Los firmantes pertenecen al Grupo IDEA y al Grupo Libertad y Democracia, plataformas de defensa del Estado de derecho y los valores democráticos en la región.
En la misiva dirigida al Alto Comisionado de Derechos Humanos de Naciones Unidas, la relatora especial sobre la independencia judicial, el secretario general de la OEA y los comisionados de la CIDH, los exmandatarios afirman que el caso de Uribe representa una grave afectación a principios fundamentales del derecho internacional, como el debido proceso, la presunción de inocencia y la imparcialidad judicial.
Piden, por tanto, el monitoreo del caso, la emisión de recomendaciones urgentes, la adopción de medidas de protección y la solicitud formal al Estado colombiano de información detallada sobre los estándares procesales aplicados.
Según los expresidentes, el proceso contra Uribe comenzó en 2012 cuando él mismo interpuso una denuncia por manipulación de testigos.
Sin embargo, la denuncia fue desestimada seis años después y en su lugar se abrió una investigación penal en su contra.
Desde entonces, aseguran, el proceso ha estado plagado de irregularidades. Mencionan como hechos especialmente graves la interceptación de más de 21.000 registros de comunicaciones privadas sin orden judicial, las filtraciones selectivas a medios de piezas procesales sujetas a reserva, y el uso de testimonios que califican de “no confiables”, entre ellos el del principal testigo, Juan Guillermo Monsalve, condenado por secuestro durante el mandato del propio Uribe.
Los firmantes también denuncian que la Fiscalía General de la Nación, que en dos ocasiones solicitó la preclusión del caso por falta de pruebas, cambió de postura tras un relevo en su dirección, coincidiendo con el actual gobierno del cual Uribe es opositor.
Así mismo, critican que la reciente condena fue dictada a pesar de que la Procuraduría General de la Nación pidió su absolución, con base en la inexistencia de pruebas contundentes y la debilidad estructural del caso legal.
En su carta, los expresidentes subrayan que Álvaro Uribe ha comparecido ante todas las instancias judiciales y ha mantenido su voluntad de colaborar con la justicia, pese a lo que consideran un proceso marcado por violaciones al derecho a la defensa, a la honra, a la privacidad y a la imparcialidad.
Aseguran que este fallo no solo compromete sus derechos individuales, sino que puede constituir un precedente negativo para el sistema democrático y judicial de Colombia.

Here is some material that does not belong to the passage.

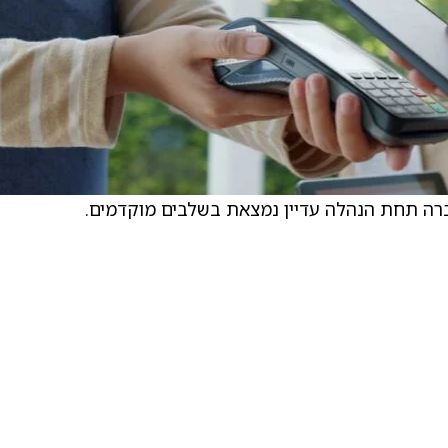
רה תחת הנהלה עדיין נמצאת בשלבים מוקדמים.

Además, reiteran que su solicitud no busca interferir con la justicia nacional, sino alertar sobre la gravedad del caso ante los organismos encargados de velar por el cumplimiento de los estándares internacionales en materia de derechos humanos.
Piden que se le dé la atención prioritaria que merece, en un contexto donde, según ellos, se ha puesto en riesgo la integridad del Estado de derecho.